Mahayana Buddhism and Early Advaita Vedanta (Study)

by Asokan N. | 2018 | 48,955 words

This thesis is called: Mahayana Buddhism And Early Advaita Vedanta A Critical Study. It shows how Buddhism (especially Mahayana) was assimilated into Vedantic theorisation in due course of time. Philosophical distance between Mahayana Buddhism and Advaita-Vedanta became minimal with the advent of Gaudapada and Shankaracharya, who were both harbinge...

Chapter 4.11 - Reality in Advaita (a): The Sources of Gaudapada’s Philosophy

From a historical view point, the philosophy of the Vedanta School, is yet to be critically analyzed and examined. The School of Vedanta is the representation of the Vedas, Upanishads and the Bhagavatgita. The origin of the Vedantic ideas are embedded in the Sharirakasutras of Badrayana Vyasa. B.S. is also called Vedantasutra that brings out the central teaching of Upanishads is the basic work of all the Schools of the Vedanta including Advaita. Upanishads represents Shruti, Bhagavatgita represents Smriti, B.S represents Tarka. Hence, Advaita is based and supported by Shruti, Smriti and Tarka.[1] As the Vedantic teachers and interpreters are many so the Vedantic schools also are many. The Advaita Vedanta culminates or come into its full bloom in Shankara’s works, especially in the Brahma Sutra Bhashya (BSB). Brahmasutra Bhashya logically expounds the theories of all these schools prevailed in India. Shankara refutes them with a strong dialectic, in his own way and with the aid of Shrutis.

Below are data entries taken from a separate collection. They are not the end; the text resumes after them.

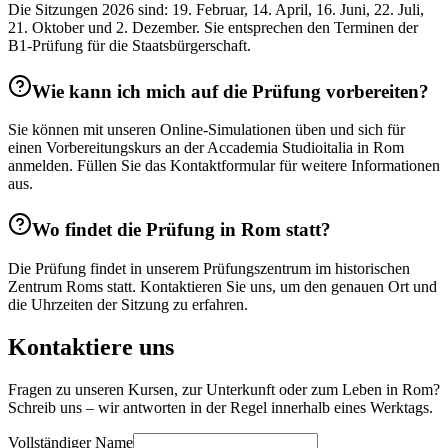
Die Sitzungen 2026 sind: 19. Februar, 14. April, 16. Juni, 22. Juli,
21. Oktober und 2. Dezember. Sie entsprechen den Terminen der
B1-Prüfung für die Staatsbürgerschaft.
Wie kann ich mich auf die Prüfung vorbereiten?
Sie können mit unseren Online-Simulationen üben und sich für
einen Vorbereitungskurs an der Accademia Studioitalia in Rom
anmelden. Füllen Sie das Kontaktformular für weitere Informationen
aus.
Wo findet die Prüfung in Rom statt?
Die Prüfung findet in unserem Prüfungszentrum im historischen
Zentrum Roms statt. Kontaktieren Sie uns, um den genauen Ort und
die Uhrzeiten der Sitzung zu erfahren.
Kontaktiere uns
Fragen zu unseren Kursen, zur Unterkunft oder zum Leben in Rom?
Schreib uns – wir antworten in der Regel innerhalb eines Werktags.
Vollständiger Name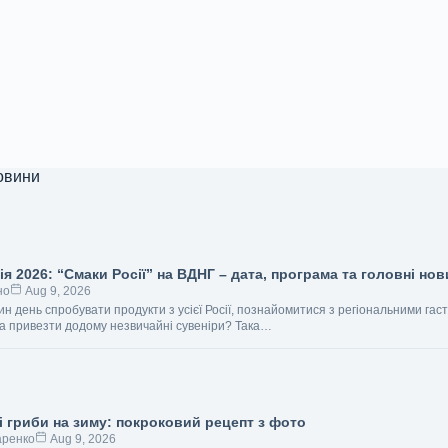
овини
я 2026: “Смаки Росії” на ВДНГ – дата, програма та головні но
но
Aug 9, 2026
ин день спробувати продукти з усієї Росії, познайомитися з регіональними га
а привезти додому незвичайні сувеніри? Така…
і гриби на зиму: покроковий рецепт з фото
аренко
Aug 9, 2026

If we do not examine the history of Vedanta before Shankara, one won’t be able to comprehend the modern and contemporary Indian thought, because Vedanta occupies an important place in Indian Philosophy of its past and present. In the study of pre-Shankara Vedanta there are several schools of thought. In this background Shankara’s philosophy and dialectics are deeply rooted in the Gaudapada-Karika (Gaudapadiya-karika). During 8th century AD, Gaudapada wrote a commentary in verse on the Mandukyopanishad called Mandukyakarika. In it he tries to establish the Advatic doctrine of identity of jiva and Brahman.[2]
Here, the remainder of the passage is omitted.